▸ **PROBLEM**
Find the line that contains "vanzari@eventissimi.ro". Output it and every line after it to the end of the records, exactly as they appear.

(Dataset entries)
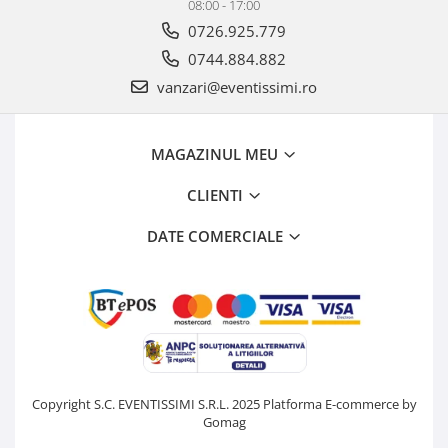
08:00 - 17:00
0726.925.779
0744.884.882
vanzari@eventissimi.ro
MAGAZINUL MEU
CLIENTI
DATE COMERCIALE
Copyright S.C. EVENTISSIMI S.R.L. 2025
Platforma E-commerce by
Gomag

▸ **YOUR RESPONSE**
vanzari@eventissimi.ro
MAGAZINUL MEU
CLIENTI
DATE COMERCIALE
Copyright S.C. EVENTISSIMI S.R.L. 2025
Platforma E-commerce by
Gomag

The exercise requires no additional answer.